Threats to murder against Laura Bailey
Guess which group was responsible for covering Laura Bailey, who played Abby in the game, with threats to murder. On Sunday evening, Pedro Pascal tried to keep Kaitlyn Dever from a similar fate by publishing this loving contribution on his Instagram account:
From an anecdotal point of view, my social media mention have been mainly a mixture of two reactions since last night. 1) Gamer who were impressed that the series not only adhered to it, but also did not delay to maximize the broadcast time for Pedro Pascal. 2) Non-gamers who are either not sure whether they want to continue looking or have said they are ready. Some watched mainly because of this relationship. Although they are generally not particularly enthusiastic about the genre. Others said that the world was currently so bleak that it cannot cope with Joel’s loss – and his sadistic death (even if the majority of the torture was not shown). And currently no such fiction would like it.
There is a lot of excellent material in the pipeline
I saw the entire season. And In my review I did my best to rewrite Joel’s death while talking about my own relative dissatisfaction with what the series has become without him. There is a lot of excellent material in the pipeline. Bella Ramsey is an excellent actress. Ellie’s relationships with figures such as Dina (Isabela Merced), Tommy (Gabriel Luna) and Jesse (Young Mazino) are captivating in different ways. Especially when she is with Dina. Still, they are not Joel. And if there are later flashbacks with Joel, the chemistry between Ramsey and Pascal puts all other relationships in the shade. However, since this season covers only half of the history of the second game, I can only assess how well the series works at short notice without Joel. And not whether his failure ultimately pays off.
This is also an unusual situation in that it rarely occurs that a series writes its main or co-co-actor from the plot so early. Especially from free pieces. David Caruso left Nypd Blue After the first season to follow a film career that never came about. The series got along well without him. Partly because his replacement was so good Jimmy Smits. But above all because Caruso had already been replaced by his co-star Dennis Franz in the hearts of fans.
game of Thrones Ned did not die very late in the first season. Even earlier than Joel. Which also corresponded to the original. But although Sean Bean was the greatest star of the cast at that time
And although NED was our original main character, the plot was so far advanced at the time when he lost his head that his death was not as fundamental to the series as the death of a half of the two main characters, around which it was mainly.

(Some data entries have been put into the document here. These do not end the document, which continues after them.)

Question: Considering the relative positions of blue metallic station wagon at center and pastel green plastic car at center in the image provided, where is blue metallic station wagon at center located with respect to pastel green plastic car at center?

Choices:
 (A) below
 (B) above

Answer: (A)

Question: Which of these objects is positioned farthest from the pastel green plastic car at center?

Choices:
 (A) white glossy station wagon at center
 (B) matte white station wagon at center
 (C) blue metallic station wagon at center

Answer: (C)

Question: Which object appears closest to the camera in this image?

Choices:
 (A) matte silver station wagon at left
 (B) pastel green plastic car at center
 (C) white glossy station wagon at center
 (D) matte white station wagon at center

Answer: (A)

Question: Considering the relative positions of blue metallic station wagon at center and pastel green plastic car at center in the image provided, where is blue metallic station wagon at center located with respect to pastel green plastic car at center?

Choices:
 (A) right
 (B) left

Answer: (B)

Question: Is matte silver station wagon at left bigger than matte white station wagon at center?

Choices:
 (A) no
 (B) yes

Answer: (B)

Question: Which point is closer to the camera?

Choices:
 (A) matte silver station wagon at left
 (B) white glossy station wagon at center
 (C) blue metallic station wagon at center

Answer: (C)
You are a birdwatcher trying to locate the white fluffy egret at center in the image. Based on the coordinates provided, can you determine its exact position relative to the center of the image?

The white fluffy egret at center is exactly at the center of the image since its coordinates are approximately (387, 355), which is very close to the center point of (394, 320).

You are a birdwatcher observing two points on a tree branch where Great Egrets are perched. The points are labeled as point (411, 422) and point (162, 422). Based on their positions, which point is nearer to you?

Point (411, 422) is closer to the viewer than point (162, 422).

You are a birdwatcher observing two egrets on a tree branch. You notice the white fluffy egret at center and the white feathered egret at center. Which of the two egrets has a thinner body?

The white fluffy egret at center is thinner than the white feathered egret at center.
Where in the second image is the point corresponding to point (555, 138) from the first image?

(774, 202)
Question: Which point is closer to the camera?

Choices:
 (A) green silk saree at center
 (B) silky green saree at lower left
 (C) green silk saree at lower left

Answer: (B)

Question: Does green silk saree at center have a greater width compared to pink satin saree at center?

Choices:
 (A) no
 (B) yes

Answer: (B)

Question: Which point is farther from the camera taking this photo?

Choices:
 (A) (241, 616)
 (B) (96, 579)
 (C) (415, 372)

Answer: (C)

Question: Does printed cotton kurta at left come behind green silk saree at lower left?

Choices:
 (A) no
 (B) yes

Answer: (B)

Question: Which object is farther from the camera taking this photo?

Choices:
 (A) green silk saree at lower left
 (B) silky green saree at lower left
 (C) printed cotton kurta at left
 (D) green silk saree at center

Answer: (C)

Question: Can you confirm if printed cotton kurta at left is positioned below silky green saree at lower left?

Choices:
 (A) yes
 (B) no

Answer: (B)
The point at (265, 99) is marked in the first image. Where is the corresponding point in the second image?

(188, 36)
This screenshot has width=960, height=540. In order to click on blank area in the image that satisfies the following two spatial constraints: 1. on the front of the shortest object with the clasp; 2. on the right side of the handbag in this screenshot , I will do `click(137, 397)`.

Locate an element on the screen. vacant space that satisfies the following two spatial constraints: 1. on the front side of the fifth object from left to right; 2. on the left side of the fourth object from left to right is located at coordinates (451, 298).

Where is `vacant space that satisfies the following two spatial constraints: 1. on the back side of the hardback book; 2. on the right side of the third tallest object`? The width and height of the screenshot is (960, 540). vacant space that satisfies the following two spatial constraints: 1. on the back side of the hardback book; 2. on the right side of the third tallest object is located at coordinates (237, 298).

Pascal is currently the most famous got
Alumnus, after playing a figure that was introduced and killed in the same season like Ned.
A life without Joel? In general, successful series remain successful even if a main or secondary actor has to be replaced. Be it because the actor wanted to go. Or because the creative team decided this. Unless the series has been running so many years that a certain decline in spectators is inevitable anyway. (See “The Office” without Steve Carell or “Files X” without David Duchovny.)Perhaps the most obvious example of the death of a figure that triggered a mass exodus of the fans was “The Oc”, whose number of spectators collapsed after the producers (in a decision that
they later regretted
) had decided to let Mischa Barton’s Marissa Cooper die after the third season. And even there, the ratings had already dropped clearly compared to the climax of the first season.So believe that “The Last of Us” will scare the most spectators when you see it. But you can’t accuse fans that they are not only shocked by Joel’s death. But also ask whether the series you loved without it is still the same.